Gerade die Sozialgerichte selbst entscheiden oft gegen HartzIV-Empfänger. So hat das Sozialgericht Detmold (AZ: S 8 AS 198/05) entschieden, dass ein Hartz IV-Empfänger auch dann zum Einsatz einer bestehenden Lebensversicherung verpflichtet ist, wenn er wegen seiner langjährigen Selbstständigkeit nur über eine unzureichende Absicherung in der gesetzlichen Rentenversicherung verfügt. Eine frühere Selbstständigkeit ist kein Härtegrund, so das Gericht. Eine besondere Härte kann allenfalls dann vorliegen, wenn der Rückkaufswert so weit hinter der Summe der eingezahlten Beiträge zurückbleibt, dass eine Verwertung wirtschaftlich unsinnig erscheint, wie ja auch das Landesarbeitsgericht Berlin-Brandenburg im oben geschilderten Fall bestätigt hat.
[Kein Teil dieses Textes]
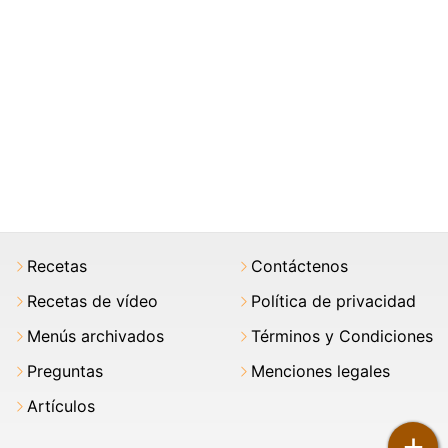
Recetas
Contáctenos
Recetas de vídeo
Política de privacidad
Menús archivados
Términos y Condiciones
Preguntas
Menciones legales
Artículos
+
Lieber auf „sichere“ Anlageformen umsteigen
Die Entscheidungen zeigen, dass schwer abschätzbar ist, ob angespartes Vermögen aus Kapitalpolicen in Notsituationen eingesetzt werden muss. Wenn Sie auf „Nummer Sicher“ gehen wollen, ist die Entscheidung für eine
Riesterrente oder eine Kapitalversicherung nach dem
Rürup-Modell sicherlich die bessere Wahl.